We weren’t sure if Grannie and my mother would let us go with the Guides and the Boys’ Brigade to summer camp. There would be billy-cans to buy, and mugs, and sand-shoes, and about a pound needed for the ten days’ holiday, and the train fare. It seemed a fortune. ‘Well, if you can each save up the pound you can go,’ my mother at last announced. From that moment on we were in a whirl of excitement. We ran messages for neighbours, we gave special back-court concerts, we
organized jumble-sales, and we made and sold trays and trays of tablet to those better off than ourselves. This delicious Scottish confection was a great favourite. Firmer than fudge, but not hard like toffee, it melted in the mouth.
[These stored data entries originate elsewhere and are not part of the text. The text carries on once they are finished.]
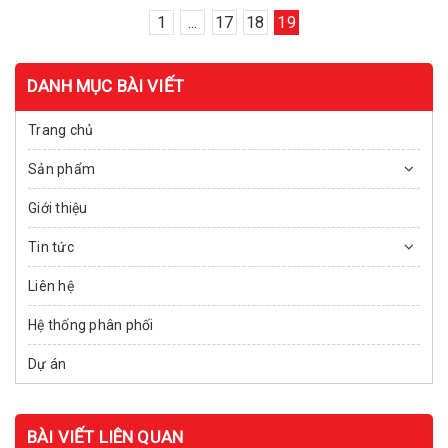
1
...
17
18
19
DANH MỤC BÀI VIẾT
Trang chủ
Sản phẩm
Giới thiệu
Tin tức
Liên hệ
Hệ thống phân phối
Dự án
BÀI VIẾT LIÊN QUAN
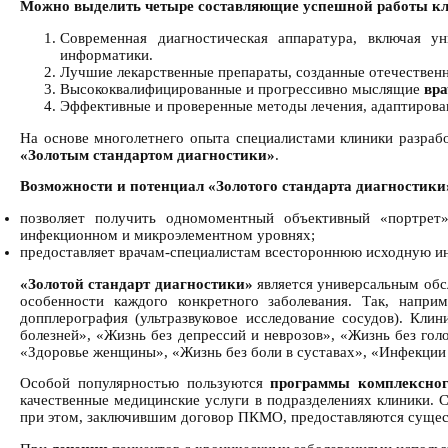
Можно выделить четыре составляющие успешной работы к
Современная диагностическая аппаратура, включая у
информатики.
Лучшие лекарственные препараты, созданные отечествен
Высококвалифицированные и прогрессивно мыслящие
вра
Эффективные и проверенные методы лечения, адаптирова
На основе многолетнего опыта специалистами клиники разрабо
«Золотым стандартом диагностики»
.
Возможности и потенциал «Золотого стандарта диагностики
позволяет получить одномоментный объективный «портрет»
инфекционном и микроэлементном уровнях;
предоставляет врачам-специалистам всестороннюю исходную ин
«Золотой стандарт диагностики»
является универсальным обс
особенности каждого конкретного заболевания. Так, напри
допплерография (ультразвуковое исследование сосудов). Кл
болезней», «Жизнь без депрессий и неврозов», «Жизнь без гол
«Здоровье женщины», «Жизнь без боли в суставах», «Инфекции
Особой популярностью пользуются
программы комплексно
качественные медицинские услуги в подразделениях клиники. 
при этом, заключившим договор ПКМО, предоставляются сущест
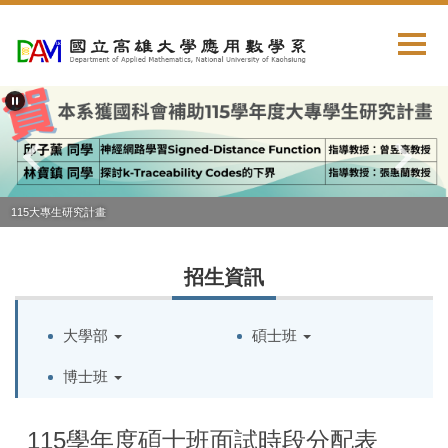
跳
到
主
要
內
容
區
115大專生研究計畫
招生資訊
大學部
碩士班
博士班
115學年度碩士班面試時段分配表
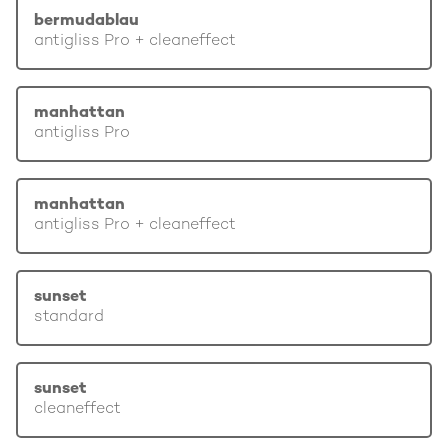
bermudablau
antigliss Pro + cleaneffect
manhattan
antigliss Pro
manhattan
antigliss Pro + cleaneffect
sunset
standard
sunset
cleaneffect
The piles of pennies grew and were changed to shillings, then into ten-shilling notes, and at last we had a whole pound each. The boys were going to Ayr and we were going to Berwick. We didn’t need an alarm clock or a ‘horn’ to waken us on the morning of departure. We were up as soon as it was daylight. The sun was shining. We shivered with excitement. Grannie and my mother checked again and again that we had our pyjamas, a change of socks and underwear in our haversacks, and that our billy-cans and mugs were safely fastened to the outside strap. ‘Noo mind and behave yersels,’ they called after us as we clattered down the stairs, to meet with our companies outside the church. We were off. The officers had gone on ahead to see that the bell tents were erected, and we caught our breaths at the sight of those lofty tents spread over soft green grass, like a scene from Shakespeare’s Agincourt we thought. We ate in one big marquee, and how good everything tasted eaten under canvas and in the company of our chums. It was a complete novelty to us to eat in company like this, outside our own homes, and our eyes met over the half-cold food, pleased with the strangeness of it all.
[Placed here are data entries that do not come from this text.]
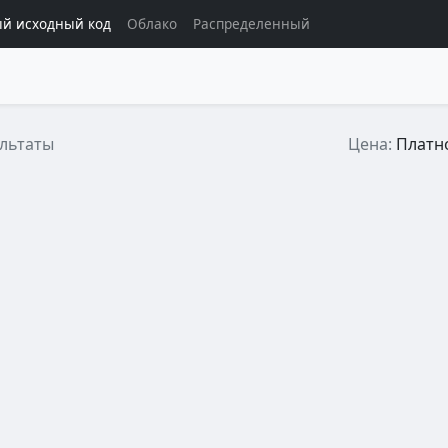
й исходный код
Облако
Распределенный
ультаты
Цена:
Платн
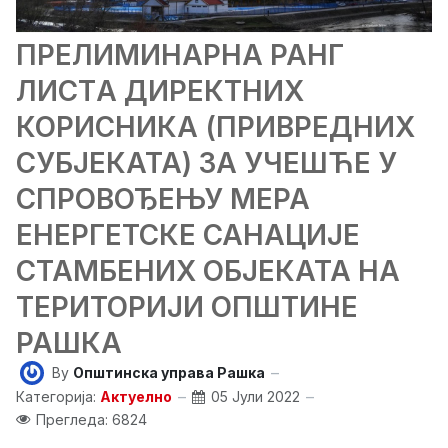
ПРЕЛИМИНАРНA РАНГ
ЛИСТA ДИРЕКТНИХ
КОРИСНИКА (ПРИВРЕДНИХ
СУБЈЕКАТА) ЗА УЧЕШЋЕ У
СПРОВОЂЕЊУ МЕРА
ЕНЕРГЕТСКЕ САНАЦИЈЕ
СТАМБЕНИХ ОБЈЕКАТА НА
ТЕРИТОРИЈИ ОПШТИНЕ
РАШКА
By
Општинска управа Рашка
Категорија:
Актуелно
05 Јули 2022
Прегледа: 6824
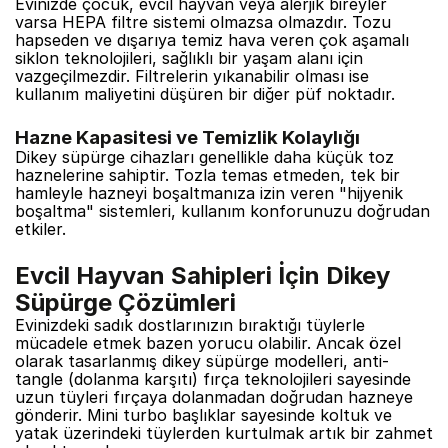
Evinizde çocuk, evcil hayvan veya alerjik bireyler
varsa HEPA filtre sistemi olmazsa olmazdır. Tozu
hapseden ve dışarıya temiz hava veren çok aşamalı
siklon teknolojileri, sağlıklı bir yaşam alanı için
vazgeçilmezdir. Filtrelerin yıkanabilir olması ise
kullanım maliyetini düşüren bir diğer püf noktadır.
Hazne Kapasitesi ve Temizlik Kolaylığı
Dikey süpürge cihazları genellikle daha küçük toz
haznelerine sahiptir. Tozla temas etmeden, tek bir
hamleyle hazneyi boşaltmanıza izin veren "hijyenik
boşaltma" sistemleri, kullanım konforunuzu doğrudan
etkiler.
Evcil Hayvan Sahipleri İçin Dikey
Süpürge Çözümleri
Evinizdeki sadık dostlarınızın bıraktığı tüylerle
mücadele etmek bazen yorucu olabilir. Ancak özel
olarak tasarlanmış dikey
süpürge
modelleri, anti-
tangle (dolanma karşıtı) fırça teknolojileri sayesinde
uzun tüyleri fırçaya dolanmadan doğrudan hazneye
gönderir. Mini turbo başlıklar sayesinde koltuk ve
yatak üzerindeki tüylerden kurtulmak artık bir zahmet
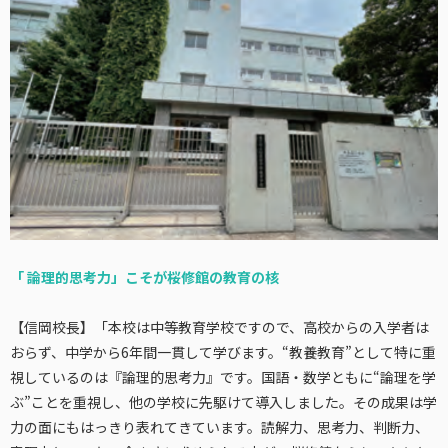
「 論理的思考力」こそが桜修館の教育の核
【信岡校長】「本校は中等教育学校ですので、高校からの入学者は
おらず、中学から6年間一貫して学びます。“教養教育”として特に重
視しているのは『論理的思考力』です。国語・数学ともに“論理を学
ぶ”ことを重視し、他の学校に先駆けて導入しました。その成果は学
力の面にもはっきり表れてきています。読解力、思考力、判断力、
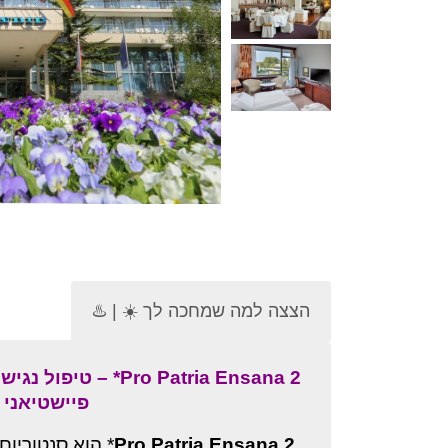
הצצה למה שמחכה לך ☀️ | ♨️
טיפול נגיש על מעיינות
פיישטיאני
הוא סנטוריום חס
Pro Patria Ensana 2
I was somewhat taken aback to find we had to take turns in the cook-house, and this meant not only
cooking, but lighting the fire between an improvised fireplace of bricks. I trembled with fright at the responsibility of providing sustenance for all those hungry youngsters,
and
officers. I needn’t have worried. Grannie’s good teaching stood me in splendid stead, and once my cooking had been tasted, I was detailed to kitchen duties for the rest of the camping holiday. I didn’t really mind. I was flattered that they should like my catering so much. Mass approval was more than I had ever expected, and I put it down to the fact that they couldn’t all have grannies who were so expert as mine in giving us tasty and delicious food for next to nothing. And I had a few enviable privileges. All parcels sent down by more affluent mothers went straight to the kitchen. Oh the bliss of an unexpected pineapple tart sent down by a fond mamma and shared with me. This was a bonus to make the mouth water.
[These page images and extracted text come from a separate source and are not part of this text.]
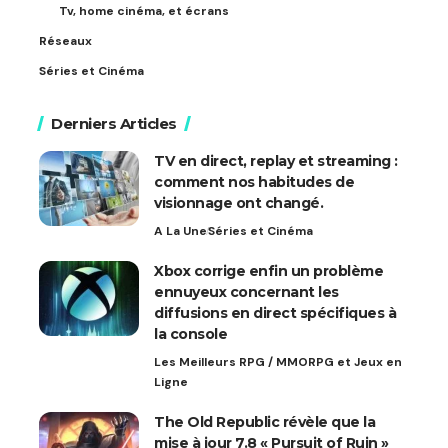
Tv, home cinéma, et écrans
Réseaux
Séries et Cinéma
Derniers Articles
TV en direct, replay et streaming :
comment nos habitudes de
visionnage ont changé.
A La Une
Séries et Cinéma
Xbox corrige enfin un problème
ennuyeux concernant les
diffusions en direct spécifiques à
la console
Les Meilleurs RPG / MMORPG et Jeux en
Ligne
The Old Republic révèle que la
mise à jour 7.8 « Pursuit of Ruin »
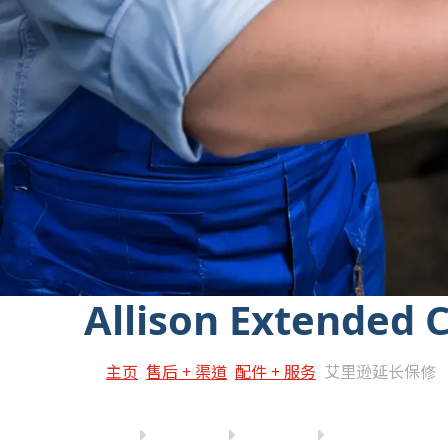
‎ Allison Extended
主页
售后 + 渠道
配件 + 服务
艾里逊延长保修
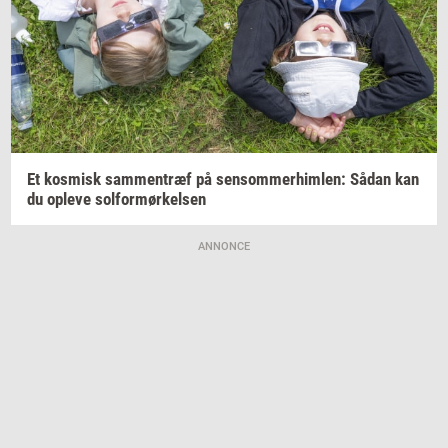
Et
kos­misk
sam­men­træf
på
sen­som­mer­him­len:
Sådan kan
du
op­le­ve
sol­for­mør­kel­sen
ANNONCE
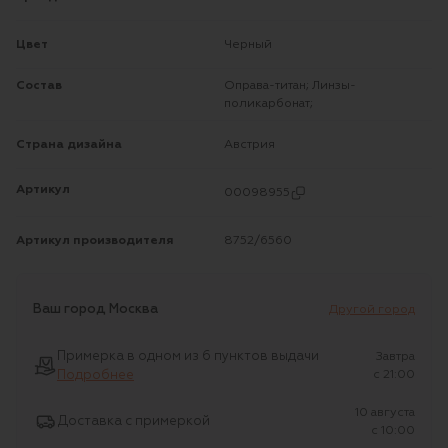
Цвет
Черный
Состав
Оправа-титан; Линзы-
поликарбонат;
Страна дизайна
Австрия
Артикул
00098955
Артикул производителя
8752/6560
Ваш город
Москва
Другой город
Примерка в одном из 6 пунктов выдачи
Завтра
Подробнее
c 21:00
10 августа
Доставка с примеркой
c 10:00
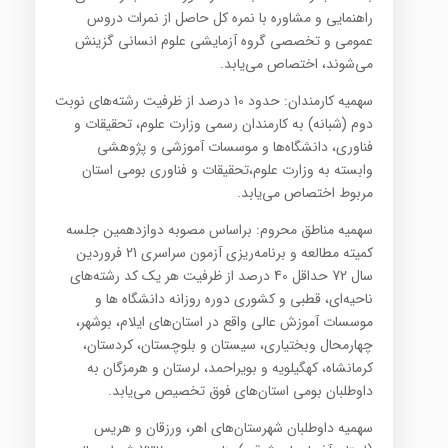
راهنمایی و مشاوره با نمره کل حاصل از نمرات دروس
عمومی و تخصصی گروه آزمایشی علوم انسانی گزینش
می‌شوند، اختصاص می‌یابد.
سهمیه کارمندان: حدود 10 درصد از ظرفیت رشته‌های نوبت
دوم (شبانه) به کارمندان رسمی وزارت علوم، تحقیقات و
فناوری، دانشگاه‌ها و موسسات آموزشی و پژوهشی
وابسته به وزارت علوم،‌تحقیقات و فناوری بومی استان
مربوط اختصاص می‌یابد.
سهمیه مناطق محروم: براساس مصوبه دوازدهمین جلسه
کمیته مطالعه و برنامه‌ریزی آزمون سراسری 21 فروردین
سال 72 حداقل 40 درصد از ظرفیت هر یک کد رشته‌های
ناحیه‌ای، قطبی و کشوری دوره روزانه دانشگاه ها و
موسسات آموزش عالی واقع در استان‌های ایلام، بوشهر،
چهارمحال وبختیاری، سیستان و بلوچستان، کردستان،
کرمانشاه، کهگیلویه و بویراحمد، لرستان و هرمزگان به
داوطلبان بومی استان‌های فوق تخصیص می‌یابد.
سهمیه داوطلبان شهرستان‌های اهر، ورزقان و هریس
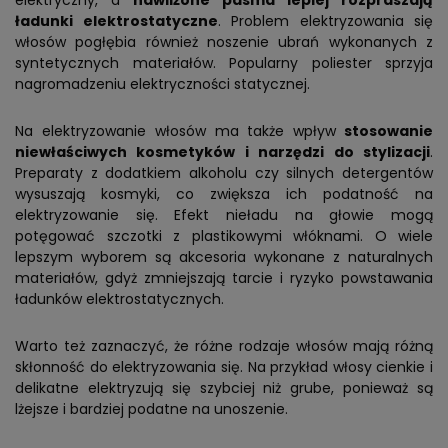
elektryczny, a
nawilżone pasma lepiej rozpraszają
ładunki elektrostatyczne
. Problem elektryzowania się
włosów pogłębia również noszenie ubrań wykonanych z
syntetycznych materiałów. Popularny poliester sprzyja
nagromadzeniu elektryczności statycznej.
Na elektryzowanie włosów ma także wpływ
stosowanie
niewłaściwych kosmetyków i narzędzi do stylizacji
.
Preparaty z dodatkiem alkoholu czy silnych detergentów
wysuszają kosmyki, co zwiększa ich podatność na
elektryzowanie się. Efekt nieładu na głowie mogą
potęgować szczotki z plastikowymi włóknami. O wiele
lepszym wyborem są akcesoria wykonane z naturalnych
materiałów, gdyż zmniejszają tarcie i ryzyko powstawania
ładunków elektrostatycznych.
Warto też zaznaczyć, że różne rodzaje włosów mają różną
skłonność do elektryzowania się. Na przykład włosy cienkie i
delikatne elektryzują się szybciej niż grube, ponieważ są
lżejsze i bardziej podatne na unoszenie.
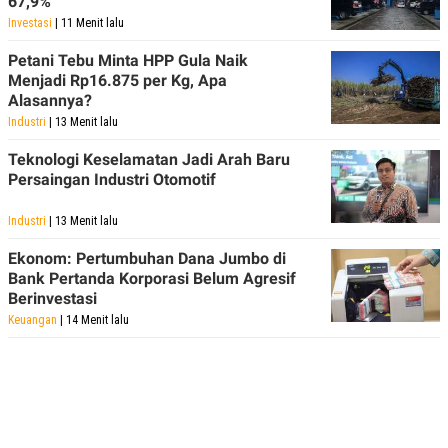
67,9%
R
T
Investasi
| 11 Menit lalu
I
S
I
Petani Tebu Minta HPP Gula Naik
N
Menjadi Rp16.875 per Kg, Apa
G
Alasannya?
K
Industri
| 13 Menit lalu
G
M
Teknologi Keselamatan Jadi Arah Baru
E
Persaingan Industri Otomotif
D
I
A
Industri
| 13 Menit lalu
.
I
Ekonom: Pertumbuhan Dana Jumbo di
D
Bank Pertanda Korporasi Belum Agresif
Berinvestasi
Keuangan
| 14 Menit lalu
SITEMAP
PROFILE
TERM
OF
USE
PEDOMAN
PEMBERITAAN
SIBER
PRIVACY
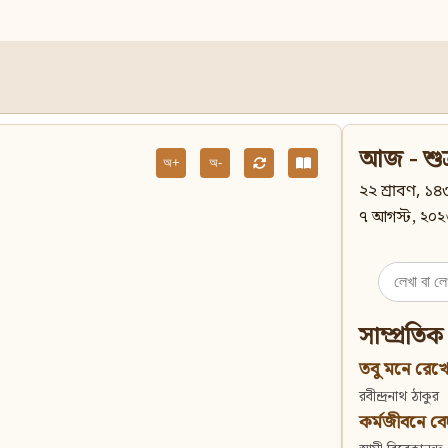
আজ - শুক
অ+
অ-
২২ শ্রাবণ, ১৪৩
৭ আগস্ট, ২০২
Search
for:
সাম্প্রতিক
তবু মনে রেখো
রবীন্দ্রনাথ ঠাকুর
কর্মজীবনে বেদান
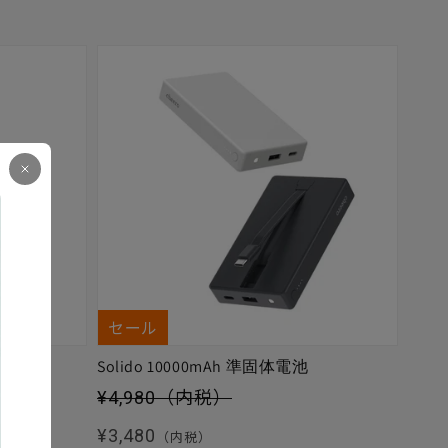
セール
Solido 10000mAh 準固体電池
セール価格
¥4,980
（内税）
通常価格
¥3,480
（内税）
One of the surprising rules at this camp was that we must lie down on our sleeping mats and rest for an hour after lunch. This seemed to us quite hilarious. Big girls of twelve lying down during the day! We, who ran about from dawn till dusk at home, fitting in shopping, baby-minding, housework and a dozen other ploys between and after school, to need a rest on holiday! We couldn’t lie still for laughing the first day, much to the officers’ annoyance. But soon we grew quiet, and that lovely hour became something we looked forward to, and gave us a springboard for the rest of the day’s activities.